Our set up is the following. We use a Shurflo pump at the 60' level in the well casing. It is on a float switch in the cistern so the cistern is kept full by the float switch turning on and off. The cistern is a poly tank with about a 1200 gallon capacity. We then run the water to a dankoff 12V pump and a captive air tank for household pressure. The pump and captive air tank are in a buried vault outside the pump house in the front yard since we don't have a basement or space inside for it. The cistern has a small house built over it and is covered with insulation.
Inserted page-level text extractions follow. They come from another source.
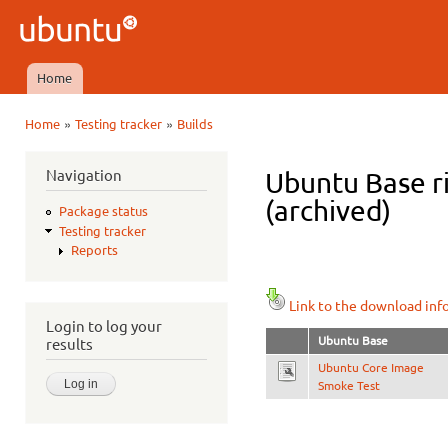
Ski
mai
Ubuntu
con
QA
Home
Main menu
»
»
Home
Testing tracker
Builds
You are here
Navigation
Ubuntu Base ri
(archived)
Package status
Testing tracker
Reports
Link to the download inf
Login to log your
Ubuntu Base
results
Ubuntu Core Image
Smoke Test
My bet is that your pump may have a problem, esp. if it was allowed to run dry for any length of time. I know Dankoff's are very suspectible to running dry or dirt in the line. The vacuum idea is probably not it because you could break the vacuum with the line in from your well even if the ice did make a perfect seal. I would also check to make sure there isn't an obstruction some where in the line.

my $0.02 worth

PS Boston water lines at 6 feet - LOL - most of them are clay anyway from god knows how far back. The biggest water line there is the central artery replacement tunnel LOL. I am glad I left that hell hole once I finished graduate school.


----------



## Cosmic (Jan 19, 2005)

BackwoodsIdaho said:


> PS Boston water lines at 6 feet - LOL - most of them are clay anyway from god knows how far back. The biggest water line there is the central artery replacement tunnel LOL. I am glad I left that hell hole once I finished graduate school.


Think somehow you got your lines crossed. 
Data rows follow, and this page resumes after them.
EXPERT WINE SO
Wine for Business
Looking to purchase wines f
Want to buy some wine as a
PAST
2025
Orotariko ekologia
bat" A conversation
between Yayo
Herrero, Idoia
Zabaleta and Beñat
All the water lines are cast iron, just about always have been. Just replaced all the ones around me, the old ones where cast iron, replaced with new cast iron. Many sewer lines are clay fired sewer pipes, some older ones maybe brick. The sewer lines are at 8 feet, the water mains at 6 feet over top them. The service relays and inlet lines still have many lead lines, replaced with copper. They really are at 6 feet, come right into the basement that way. Boston unlike many cities never seemed to be a fan of any form of cement lines for water.

http://www.pubs.asce.org/ceonline/0799feat.html

Maybe wood in the very old days, no clay. I should not be around that much longer to keep you up to date on the plumbing.


----------



## HydroMan (Jan 23, 2005)

Hi Backwoods,

I am located up in the Rapid Lightning Creek area about 13 mile NE of Sandpoint. Steve Willey is a neighbor about 1/2 mile up the road from me.

Anyway, you and I have a similar set-up. The only real difference is your booster pump and pressure tank are in a buried vault and mine is a below grade crawl space. The space is about 3 feet wide by 4 feet deep horizontally and about 4 feet below grade measured from the floor to the ceiling. About 6 inches of dirt on top over a log ceiling structure. The big weak spot is the uninsulated plywood access door where I walk in stooped over. I would like to find a way to insulate this space better.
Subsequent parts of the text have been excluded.